### Page-level text extractions
━━━━

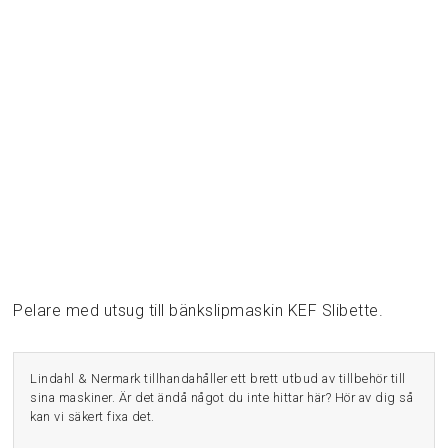
Pelare med utsug till bänkslipmaskin KEF Slibette.
Lindahl & Nermark tillhandahåller ett brett utbud av tillbehör till
sina maskiner. Är det ändå något du inte hittar här? Hör av dig så
kan vi säkert fixa det.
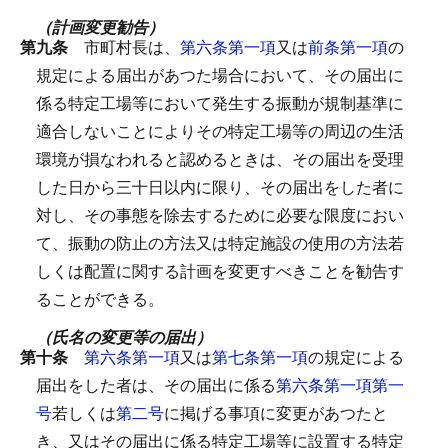
（計画変更勧告）
第九条
市町村長は、
第六条第一項
又は
前条第一項
の
規定による届出があつた場合において、その届出に
係る特定工場等において発生する振動が規制基準に
適合しないことによりその特定工場等の周辺の生活
環境が損なわれると認めるときは、その届出を受理
した日から三十日以内に限り、その届出をした者に
対し、その事態を除去するために必要な限度におい
て、振動の防止の方法又は特定施設の使用の方法若
しくは配置に関する計画を変更すべきことを勧告す
ることができる。
（氏名の変更等の届出）
第十条
第六条第一項
又は
第七条第一項
の規定による
届出をした者は、その届出に係る
第六条第一項第一
号
若しくは
第二号
に掲げる事項に変更があつたと
き、又はその届出に係る特定工場等に設置する特定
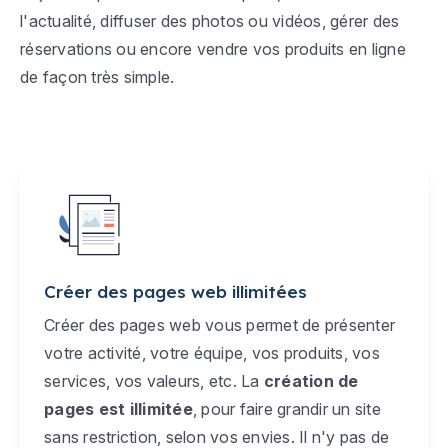
l'actualité, diffuser des photos ou vidéos, gérer des
réservations ou encore vendre vos produits en ligne
de façon très simple.
Créer des pages web illimitées
Créer des pages web vous permet de présenter
votre activité, votre équipe, vos produits, vos
services, vos valeurs, etc. La
création de
pages est illimitée
, pour faire grandir un site
sans restriction, selon vos envies. Il n'y pas de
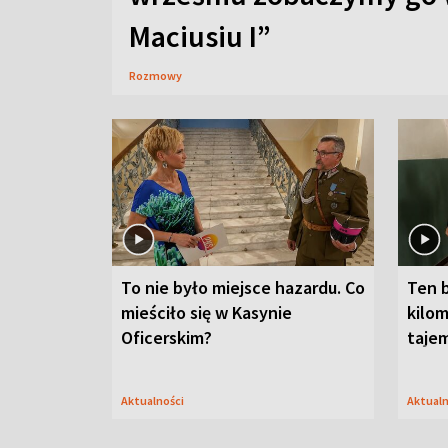
Maciusiu I”
Rozmowy
To nie było miejsce hazardu. Co
Ten 
mieściło się w Kasynie
kilom
Oficerskim?
taje
Aktualności
Aktual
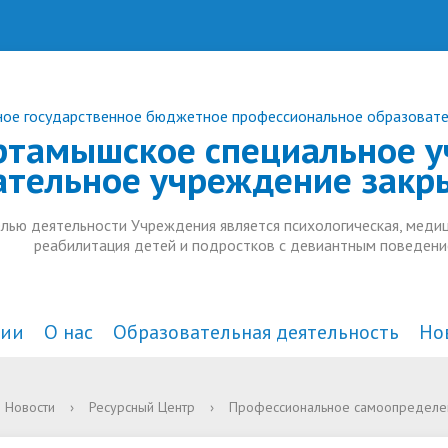
ое государственное бюджетное профессиональное образоват
ртамышское специальное у
ательное учреждение закр
лью деятельности Учреждения является психологическая, медиц
реабилитация детей и подростков с девиантным поведени
ции
О нас
Образовательная деятельность
Но
а и органы управления
действие коррупции
комплексного
Документы
В СМИ
Анонсы
Новости
›
Ресурсный Центр
›
Профессиональное самоопределени
тельной организацией
ждения
Образовательные стандарт
Дополнительное образован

━━━━

### THE PROBLEM
Repeat the entries verbatim; no pictures.

### ANSWER TO THE EXERCISE
Pelare med utsug till bänkslipmaskin KEF Slibette.
Lindahl & Nermark tillhandahåller ett brett utbud av tillbehör till
sina maskiner. Är det ändå något du inte hittar här? Hör av dig så
kan vi säkert fixa det.
（計画変更勧告）
第九条
市町村長は、
第六条第一項
又は
前条第一項
の
規定による届出があつた場合において、その届出に
係る特定工場等において発生する振動が規制基準に
適合しないことによりその特定工場等の周辺の生活
環境が損なわれると認めるときは、その届出を受理
した日から三十日以内に限り、その届出をした者に
対し、その事態を除去するために必要な限度におい
て、振動の防止の方法又は特定施設の使用の方法若
しくは配置に関する計画を変更すべきことを勧告す
ることができる。
（氏名の変更等の届出）
第十条
第六条第一項
又は
第七条第一項
の規定による
届出をした者は、その届出に係る
第六条第一項第一
号
若しくは
第二号
に掲げる事項に変更があつたと
き、又はその届出に係る特定工場等に設置する特定
l'actualité, diffuser des photos ou vidéos, gérer des
réservations ou encore vendre vos produits en ligne
de façon très simple.
Créer des pages web illimitées
Créer des pages web vous permet de présenter
votre activité, votre équipe, vos produits, vos
services, vos valeurs, etc. La
création de
pages est illimitée
, pour faire grandir un site
sans restriction, selon vos envies. Il n'y pas de
Maciusiu I”
Rozmowy
To nie było miejsce hazardu. Co
Ten 
mieściło się w Kasynie
kilom
Oficerskim?
taje
Aktualności
Aktual
ое государственное бюджетное профессиональное образоват
ртамышское специальное у
ательное учреждение закр
лью деятельности Учреждения является психологическая, медиц
реабилитация детей и подростков с девиантным поведени
ции
О нас
Образовательная деятельность
Но
а и органы управления
действие коррупции
комплексного
Документы
В СМИ
Анонсы
Новости
›
Ресурсный Центр
›
Профессиональное самоопределени
тельной организацией
ждения
Образовательные стандарт
Дополнительное образован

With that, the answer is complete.